The fundamentalist approach to Islam, both abroad and at home, came in for much criticism at the conference. The council, which does not claim to speak for all Muslim women, says its membership is mostly educated and professional women.

One woman raised in the West expressed her frustration at how the situation has developed here, where people should know better. Shahla Khan said conservative Islam has come into the West and is dominating the scene. She said she gets angry every time she goes to a mosque and has to enter through the back door, while her sons and husband go in through the front.

Her comments drew loud applause.

Yamani, whose books are banned in Saudi Arabia, said it is time for moderate and liberal Muslims to start speaking out more. “All the intellectuals and the more liberal Muslims have been marginalized and silenced.”

Germany:
(h/t The Jawa Report)

A female speaker gives a brilliant speech on the treatment of women in Islam, on honour killings, and on the need for Muslims to stand up against the Islamists. “We have to confront Political Islam full force”. I don’t know what conference she is speaking at, but it was held March 8th (International Women’s Day), this year:

(UPDATE) Iran:
Nobel peace prize winner and law lecturer at the University of Tehran, Shireen Ebadi, in a Q&A for the Times of India:

Q: You’re a Muslim arguing for dynamic interpretation of Islamic laws to make women equal before law.
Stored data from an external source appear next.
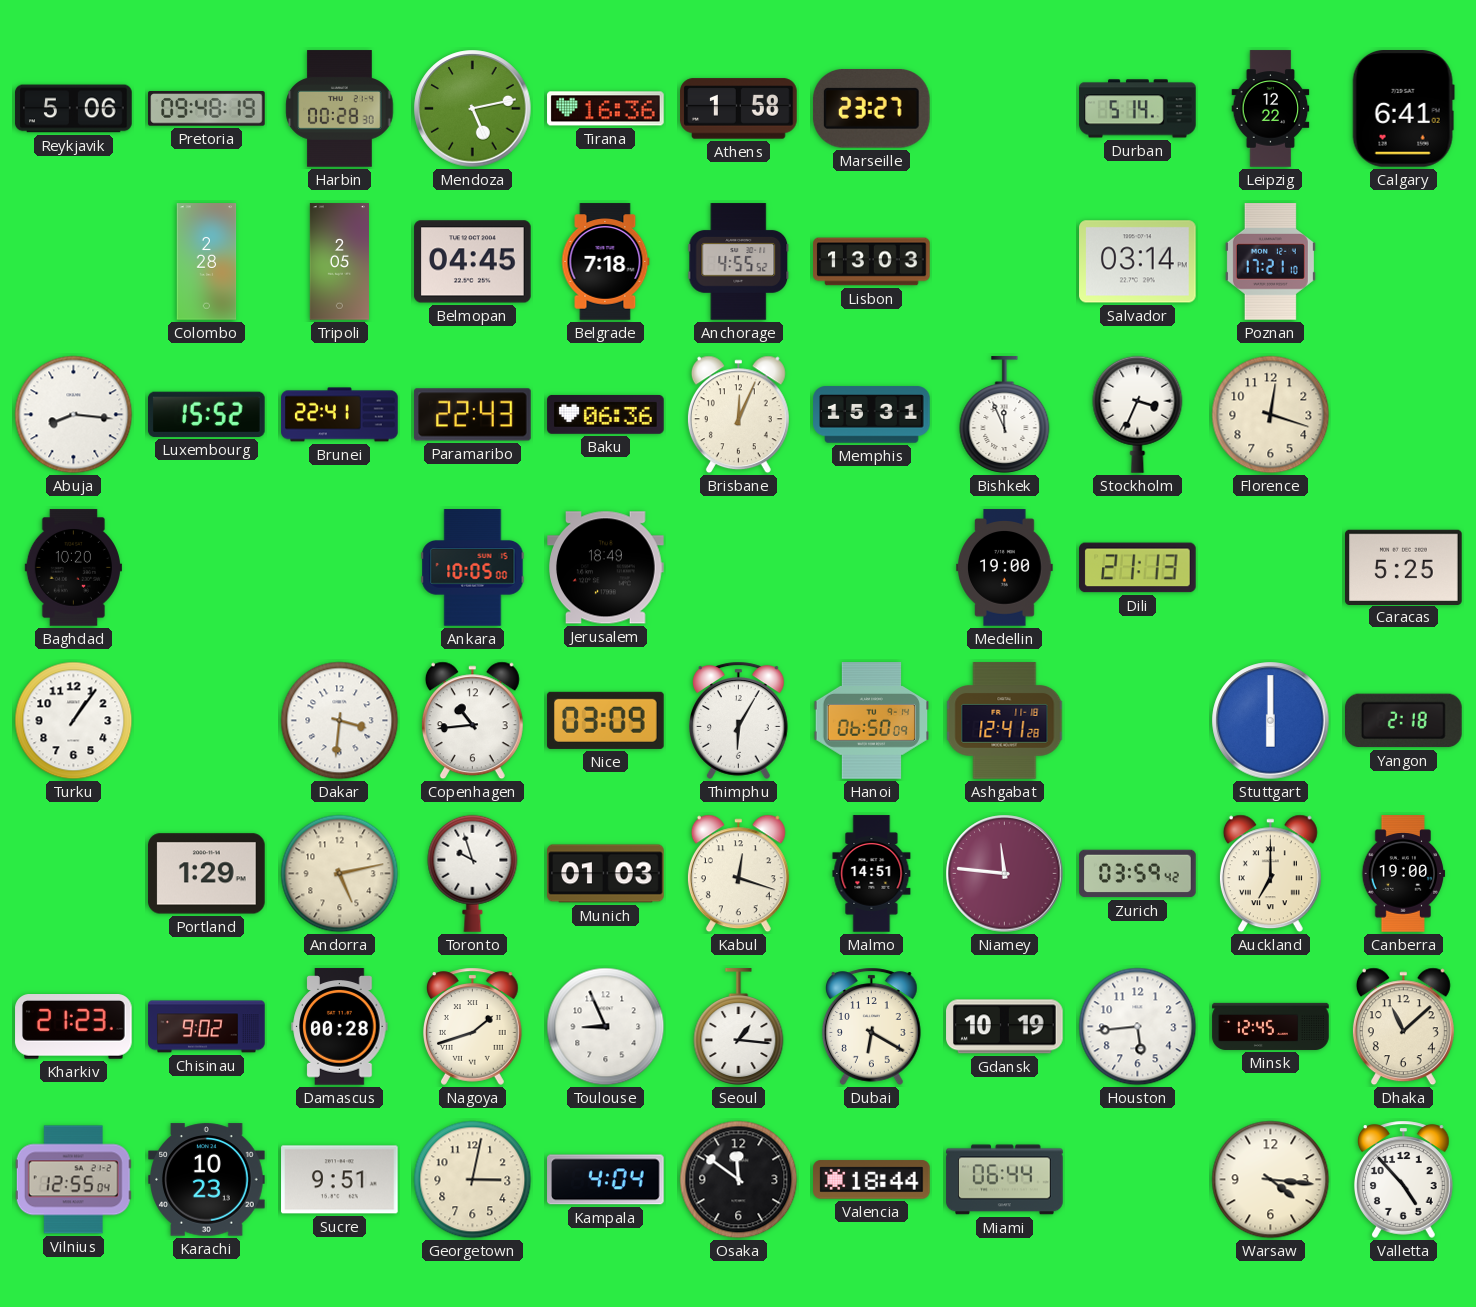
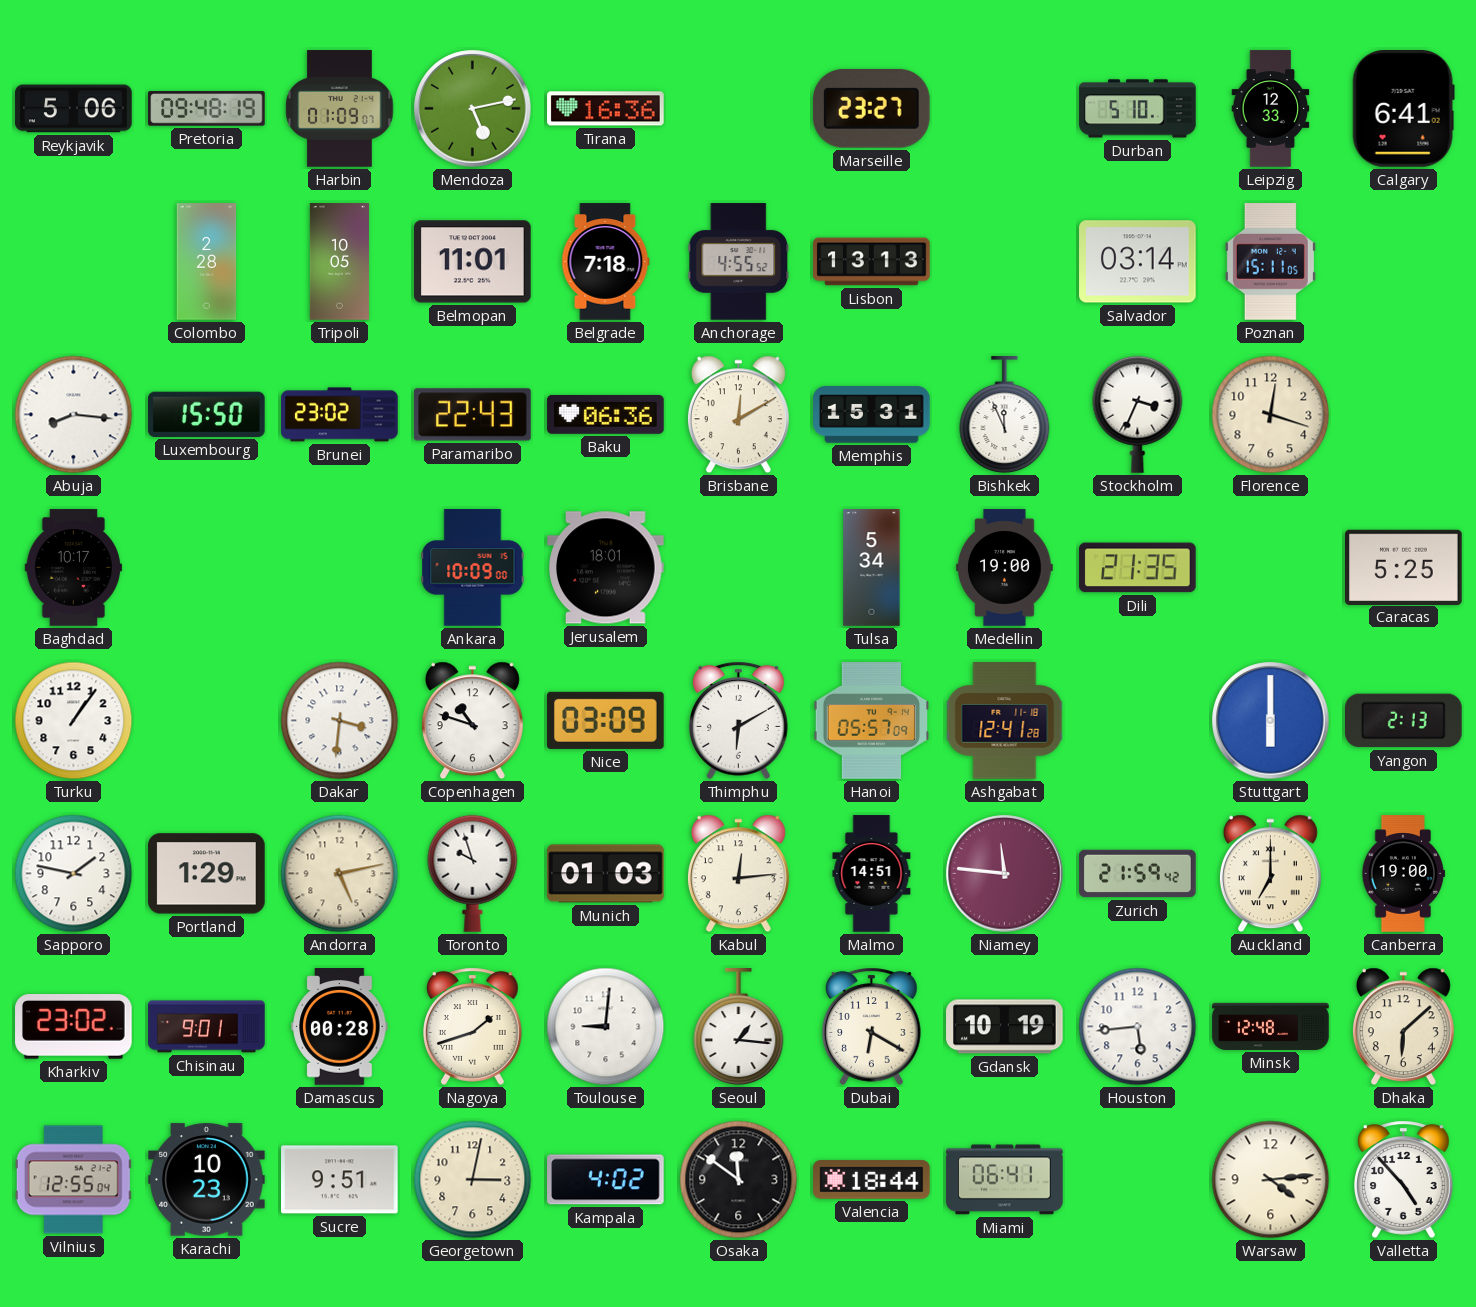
Harbin: 00:28 -> 01:09
Athens: 1:58 -> none
Durban: 5:14 -> 5:10
Leipzig: 12:22 -> 12:33
Tripoli: 2:05 -> 10:05
Belmopan: 04:45 -> 11:01
Lisbon: 13:03 -> 13:13
Poznan: 17:21 -> 15:11
Luxembourg: 15:52 -> 15:50
Brunei: 22:41 -> 23:02
Brisbane: 12:04 -> 12:10
Baghdad: 10:20 -> 10:17
Ankara: 10:05 -> 10:09
Jerusalem: 18:49 -> 18:01
Tulsa: none -> 5:34
Dili: 21:13 -> 21:35
Copenhagen: 10:44 -> 10:48
Thimphu: 6:05 -> 6:10
Hanoi: 06:50 -> 05:57
Yangon: 2:18 -> 2:13
Sapporo: none -> 1:47
Kabul: 12:18 -> 12:14
Zurich: 03:59 -> 21:59
Kharkiv: 21:23 -> 23:02
Chisinau: 9:02 -> 9:01
Toulouse: 8:56 -> 9:01
Minsk: 12:45 -> 12:48
Dhaka: 11:08 -> 6:08
Kampala: 4:04 -> 4:02
Miami: 06:44 -> 06:41
Warsaw: 4:16 -> 4:14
What’s your message to those who believe Islam condemns women to an inferior status?

A: I say, look carefully in the Koran so that the oppressors cannot mislead you with selective quotes. Don’t let people masquerading as clerics claim monopoly on understanding Islam. Allah created us as equal, and when we struggle for equality, we’re doing what Allah wanted us to do.

Q: Is it possible to follow every tenet of Islam in today’s world?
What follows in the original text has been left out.